Over-indexing is a problem I see quite often: multiple indexes with the same lead key, multiple covering indexes, indexes on columns with poor selectivity, indexes on columns that seldom appear in predicates, and so on. Indexes aren’t cheap: they cost time and money to maintain, they slow down write operations, they can lead to frequent deadlocks. There are plenty of scripts out there to show index usage statistics: you should be running these periodically, and marking those indexes with few or no seeks for possible elimination. Be chary, though: a high number of user scans doesn’t necessarily mean an inefficient index: there are full scans and range scans, and the stats don’t distinguish between the two. But the stats can indicate which indexes need to be watched. Querying for the key columns and includes is useful also: multiple indexes with the same lead in the key are good candidates for consolidation, even if it means a large number of includes.

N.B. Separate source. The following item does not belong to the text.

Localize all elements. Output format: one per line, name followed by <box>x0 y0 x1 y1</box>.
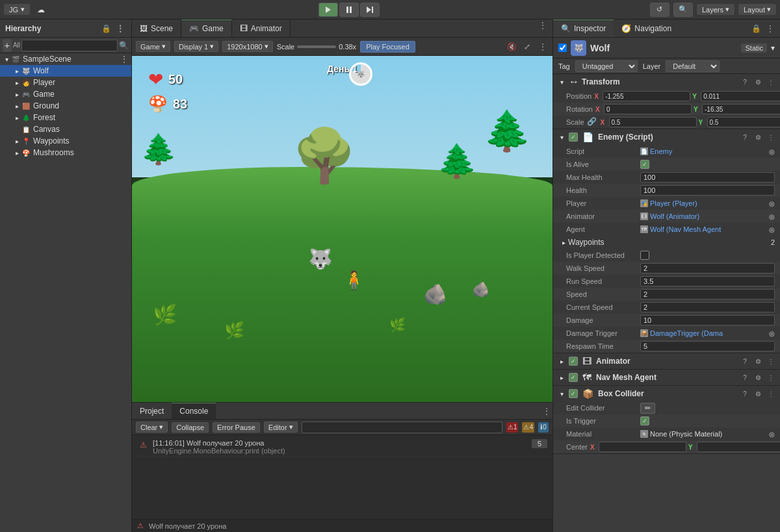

The other major contributor to database obesity is too much inactive data. Imagine if, every time you went to the grocery, you brought with you not just the current grocery list, but every grocery list you had ever written. That’s a lot of grocery lists, and more to the point, a lot of dead weight. The same is true for data that is no longer being actively processed. Certainly, you will retain data for various reasons: client obligations, regulatory requirements, and the like: but data that isn’t in active play can be moved to archives, still accessible and reportable, but no longer swelling the size of indexes and skewing statistics. And at some point, when retention requirements have been satisfied, and the data has outlived its usefulness, it ought to be purged outright.

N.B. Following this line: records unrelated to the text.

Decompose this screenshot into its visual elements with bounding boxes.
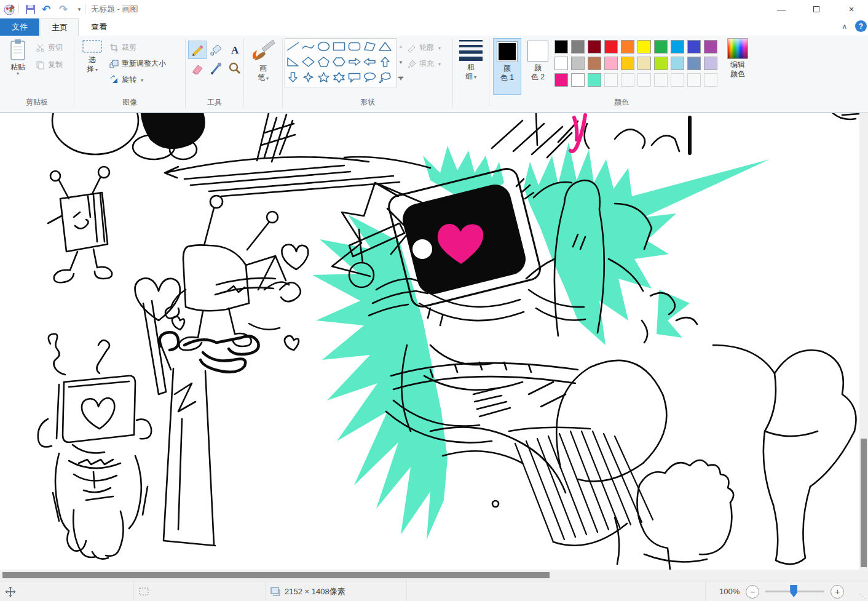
minimize-button[interactable]: —: [764, 0, 799, 18]
palette-swatch-empty[interactable]: [704, 73, 717, 87]
palette-swatch-A349A4[interactable]: [704, 40, 717, 54]
select-button[interactable]: 选 择: [79, 38, 106, 94]
line-size-icon: [459, 38, 483, 62]
tab-home[interactable]: 主页: [41, 18, 79, 36]
up-arrow-shape[interactable]: [377, 54, 393, 70]
shapes-more-icon[interactable]: ▬▼: [397, 70, 405, 86]
fill-icon: [407, 59, 416, 68]
resize-grip[interactable]: ⋱: [859, 592, 867, 600]
color1-button[interactable]: 颜 色 1: [493, 38, 521, 95]
palette-swatch-7F7F7F[interactable]: [571, 40, 585, 54]
eraser-tool[interactable]: [188, 59, 207, 78]
four-point-star-shape[interactable]: [301, 70, 316, 85]
close-button[interactable]: ×: [834, 0, 868, 18]
vertical-scrollbar[interactable]: [859, 113, 868, 570]
horizontal-scrollbar-thumb[interactable]: [2, 572, 550, 578]
palette-swatch-FFFFFF[interactable]: [554, 57, 568, 70]
shapes-scroll-down-icon[interactable]: ▼: [397, 54, 405, 70]
shapes-group-label: 形状: [283, 97, 452, 108]
pencil-tool[interactable]: [188, 41, 207, 59]
rounded-rectangle-shape[interactable]: [347, 39, 362, 54]
vertical-scrollbar-thumb[interactable]: [861, 439, 867, 567]
pencil-icon: [191, 43, 204, 57]
right-arrow-shape[interactable]: [347, 54, 362, 70]
palette-swatch-B5E61D[interactable]: [654, 57, 668, 70]
brushes-button[interactable]: 画 笔: [247, 38, 279, 94]
palette-swatch-22B14C[interactable]: [654, 40, 668, 54]
curve-shape[interactable]: [301, 39, 316, 54]
undo-icon[interactable]: ↶: [39, 2, 53, 16]
palette-swatch-880015[interactable]: [588, 40, 601, 54]
resize-button[interactable]: 重新调整大小: [109, 57, 166, 70]
oval-shape[interactable]: [316, 39, 331, 54]
down-arrow-shape[interactable]: [285, 70, 301, 85]
color-picker-tool[interactable]: [207, 59, 225, 78]
palette-swatch-empty[interactable]: [687, 73, 701, 87]
edit-colors-button[interactable]: 编辑 颜色: [722, 38, 754, 94]
cloud-callout-shape[interactable]: [377, 70, 393, 85]
rotate-button[interactable]: 旋转: [109, 73, 143, 86]
line-size-button[interactable]: 粗 细: [456, 38, 486, 94]
palette-swatch-empty[interactable]: [654, 73, 668, 87]
palette-swatch-empty[interactable]: [671, 73, 684, 87]
palette-swatch-empty[interactable]: [604, 73, 618, 87]
rounded-callout-shape[interactable]: [347, 70, 362, 85]
cloud-callout-icon: [378, 71, 392, 83]
right-triangle-shape[interactable]: [285, 54, 301, 70]
hexagon-shape[interactable]: [331, 54, 347, 70]
palette-swatch-5FE8C8[interactable]: [588, 73, 601, 87]
five-point-star-shape[interactable]: [316, 70, 331, 85]
palette-swatch-FFAEC9[interactable]: [604, 57, 618, 70]
palette-swatch-000000[interactable]: [554, 40, 568, 54]
palette-swatch-ED1C24[interactable]: [604, 40, 618, 54]
palette-swatch-empty[interactable]: [637, 73, 651, 87]
palette-swatch-empty[interactable]: [621, 73, 634, 87]
zoom-out-button[interactable]: −: [746, 585, 759, 599]
palette-swatch-FF7F27[interactable]: [621, 40, 634, 54]
left-arrow-shape[interactable]: [362, 54, 377, 70]
line-shape[interactable]: [285, 39, 301, 54]
tab-file[interactable]: 文件: [0, 18, 39, 36]
magnifier-tool[interactable]: [225, 59, 243, 78]
palette-swatch-FFFFFF[interactable]: [571, 73, 585, 87]
palette-swatch-C3C3C3[interactable]: [571, 57, 585, 70]
tab-view[interactable]: 查看: [80, 18, 118, 36]
triangle-shape[interactable]: [377, 39, 393, 54]
rectangle-icon: [332, 41, 346, 52]
zoom-slider-thumb[interactable]: [790, 585, 797, 597]
six-point-star-shape[interactable]: [331, 70, 347, 85]
cursor-position-icon: [5, 586, 16, 597]
diamond-shape[interactable]: [301, 54, 316, 70]
shapes-scroll-up-icon[interactable]: ▲: [397, 38, 405, 54]
palette-swatch-EFE4B0[interactable]: [637, 57, 651, 70]
help-icon[interactable]: ?: [855, 20, 867, 32]
color2-button[interactable]: 颜 色 2: [524, 38, 552, 95]
text-tool[interactable]: A: [225, 41, 243, 59]
palette-swatch-B97A57[interactable]: [588, 57, 601, 70]
palette-swatch-3F48CC[interactable]: [687, 40, 701, 54]
palette-swatch-C8BFE7[interactable]: [704, 57, 717, 70]
oval-callout-shape[interactable]: [362, 70, 377, 85]
drawing-canvas[interactable]: [0, 113, 859, 570]
pentagon-shape[interactable]: [316, 54, 331, 70]
save-icon[interactable]: [23, 2, 37, 16]
canvas-drawing: [0, 113, 859, 570]
palette-swatch-FFC90E[interactable]: [621, 57, 634, 70]
zoom-slider[interactable]: [765, 591, 824, 592]
rectangle-shape[interactable]: [331, 39, 347, 54]
polygon-shape[interactable]: [362, 39, 377, 54]
palette-swatch-ED1886[interactable]: [554, 73, 568, 87]
paste-button[interactable]: 粘贴 ▾: [5, 38, 31, 94]
horizontal-scrollbar[interactable]: [0, 570, 868, 581]
palette-swatch-FFF200[interactable]: [637, 40, 651, 54]
fill-with-color-tool[interactable]: [207, 41, 225, 59]
palette-swatch-00A2E8[interactable]: [671, 40, 684, 54]
copy-button: 复制: [36, 58, 63, 71]
maximize-button[interactable]: [799, 0, 834, 18]
customize-qat-icon[interactable]: ▾: [73, 2, 86, 16]
palette-swatch-7092BE[interactable]: [687, 57, 701, 70]
redo-icon[interactable]: ↷: [57, 2, 70, 16]
palette-swatch-99D9EA[interactable]: [671, 57, 684, 70]
zoom-in-button[interactable]: +: [831, 585, 844, 599]
collapse-ribbon-icon[interactable]: ∧: [838, 20, 851, 33]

Both these problems can be exacerbated by poor design. Improper clustering on subordinate tables is the main culprit here. Lookups are expensive: if the subordinate table is queried primarily in a join with the primary table, then it ought to be ordered on the key of the primary table, in conjunction with its own non-clustered key. Not following this principle leads to over-indexing, as developers try to work around the bottleneck and find a way to improve performance.
If your database is overweight and out-of-shape, be prepared to embrace the “no pain, no gain” mantra. Cut down on unneeded indexes, archive or purge unnecessary data, refactor architecture to promote healthy joins. It won’t be easy: losing weight seldom is: but in the long term you’ll have a healthy, vital database that will scale well and keep running smoothly for years to come.